It was grape juice, and based out of Niagara Falls although it looks like they had a nationwide distribution, or were at least attempting that in 1921.  Here's what I found: "A Good Idea — would be the purchasing of a small stock of Marsh's Grape Juice — but the profits will re- pay you doubly. This delicious Grape Juice is of a high standard quality — pressed from sound Concord grapes. The Marsh Grape Juice Company Niagara Falls, Ont. Agents for Ontario, Quebec and Maritime Provinces : The MacLaren Wright, Ltd. Toronto and Montreal Agents for British Columbia : F.G. Evans Co., Ltd.
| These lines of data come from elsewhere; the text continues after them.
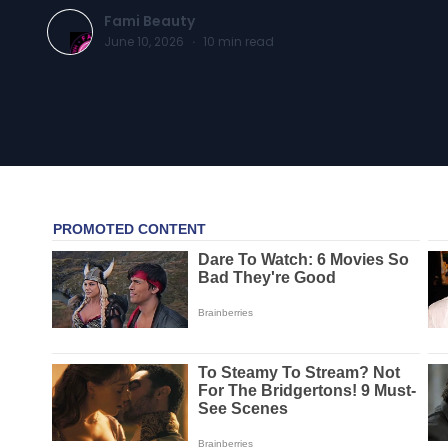
Fami Beauty
June 10, 2026
·
10
min read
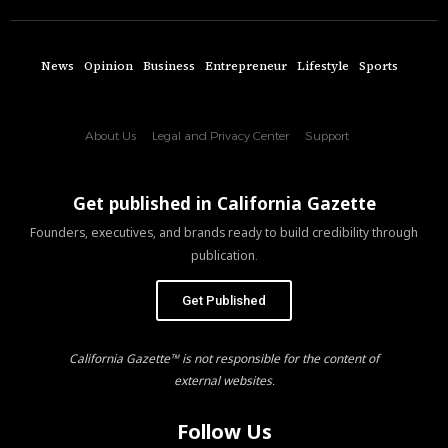
News
Opinion
Business
Entrepreneur
Lifestyle
Sports
About Us
Legal and Privacy Center
Support
Get published in California Gazette
Founders, executives, and brands ready to build credibility through
publication.
Get Published
California Gazette™ is not responsible for the content of
external websites.
Follow Us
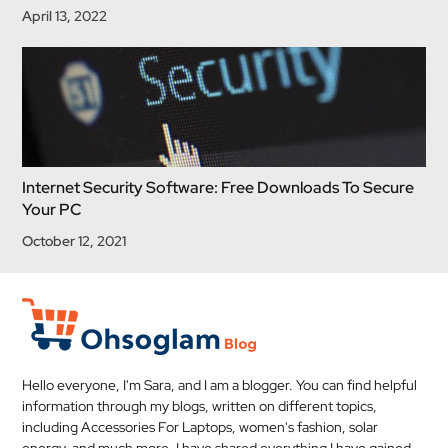
April 13, 2022
Internet Security Software: Free Downloads To Secure
Your PC
October 12, 2021
Hello everyone, I'm Sara, and I am a blogger. You can find helpful
information through my blogs, written on different topics,
including Accessories For Laptops, women's fashion, solar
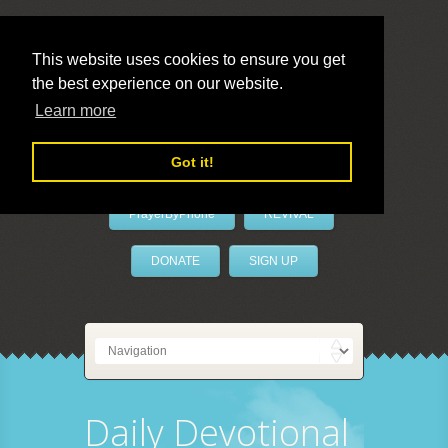
This website uses cookies to ensure you get
the best experience on our website.
LivePrayer
Learn more
Got it!
PrayerByPhone
REVIVAL
DONATE
SIGN UP
Daily Devotional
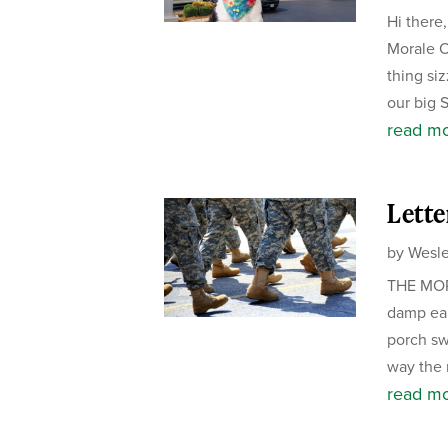
Hi there
Morale Of
thing si
our big 
read m
Lette
by
Wesle
THE MORN
damp ear
porch sw
way the m
read m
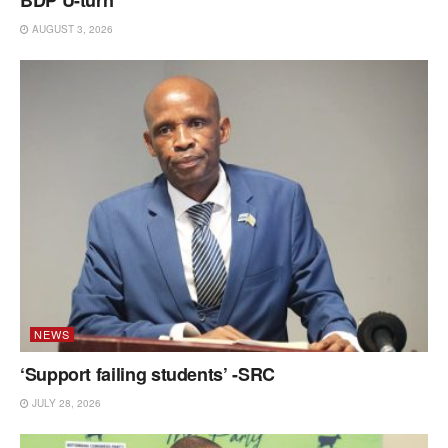
BDP U-turn
AUGUST 3, 2026
NEWS
‘Support failing students’ -SRC
JULY 28, 2026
Toronto and Montreal " That's what I found here: https://archive.org/stream/cangrocerjulydec1921toro/cangrocerjulydec1921toro_djvu.txt  They didn't seem to be too successful, since I've never seen one of their bottles before.


----------



## RCO (Aug 1, 2016)

after not finding any of these I actually found a third bottle at another location about a week ago , its not in as nice shape , very worn and scratched from being underwater and near rocks and such . 

Niagara falls would make sense as its where a lot of the grapes and fruit was grown back then . Welches has a similar grape juice bottle which is common to find, its likely they had a much bigger share of the juice market back then , so marshes was a small player in Canada .


----------